In the past year we have seen more than a fair amount of discussion in e-discovery conferences and the surrounding blogosphere about the subject of predictive coding, also known as technology-assisted or computer-assisted review. In the wake of the landmark decision in Da Silva Moore v. Publicis Groupe, 287 F.R.D. 182 (S.D.N.Y.), and subsequent precedent, predictive coding is being considered by a growing portion of the legal community as a reasonable, more efficient alternative in appropriate cases to linear, manual review, or sole reliance on keyword searches. However, lawyers have an opportunity to do more than simply take advantage of the Da Silva Moore case for being smart in e-discovery; arguably, the decision also paves the way for a broader discussion with our clients on how lawyers can provide value based on the use of analytics across a wide variety of legal settings in the emerging world of big data.

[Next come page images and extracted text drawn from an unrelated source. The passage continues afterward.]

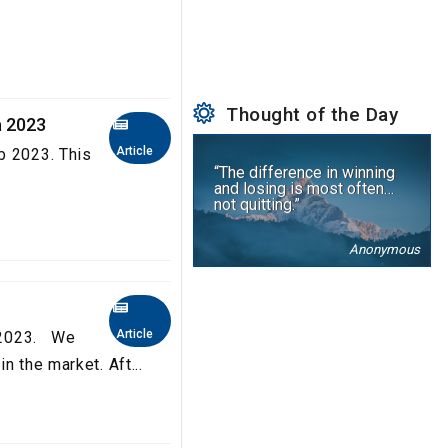
Thought of the Day
a 2023
Article
b 2023. This
“The difference in winning
and losing is most often…
not quitting.”
Anonymous
Article
a 2023. We
n the market. Aft...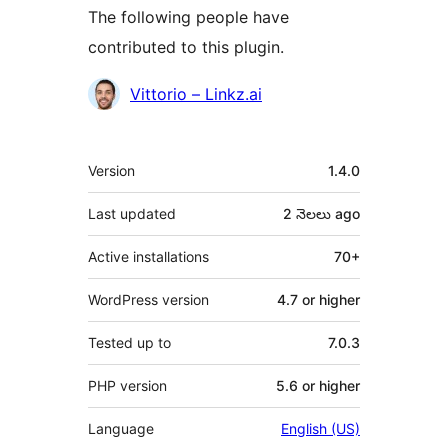
The following people have
contributed to this plugin.
Contributors
Vittorio – Linkz.ai
Meta
Version
1.4.0
Last updated
2 నెలలు
ago
Active installations
70+
WordPress version
4.7 or higher
Tested up to
7.0.3
PHP version
5.6 or higher
Language
English (US)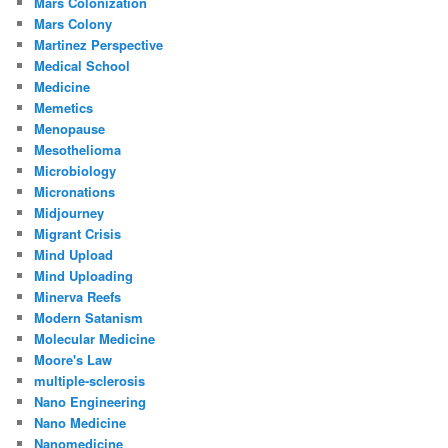
Mars Colonization
Mars Colony
Martinez Perspective
Medical School
Medicine
Memetics
Menopause
Mesothelioma
Microbiology
Micronations
Midjourney
Migrant Crisis
Mind Upload
Mind Uploading
Minerva Reefs
Modern Satanism
Molecular Medicine
Moore's Law
multiple-sclerosis
Nano Engineering
Nano Medicine
Nanomedicine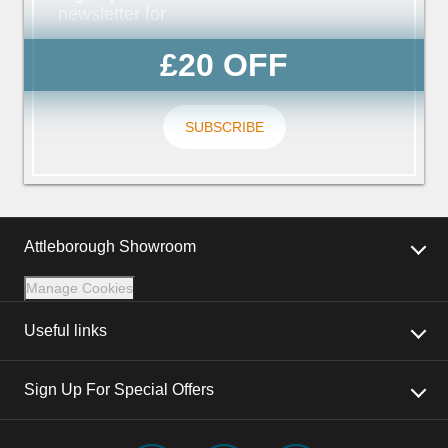
newsletter for
£20 OFF
SUBSCRIBE
Attleborough Showroom
Manage Cookies
Useful links
Sign Up For Special Offers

First, a word about predictive coding. A good definition for our purposes here is that “predictive coding is the process of using a smaller set of manually reviewed and coded documents as examples to build a computer-generated mathematical model that is then used to predict the coding on a larger set of documents. It is a specialized application of a class of techniques referred to as supervised machine learning in computer science,” as Rajiv Maheshwari wrote in “Predictive Coding Guru’s Guide.”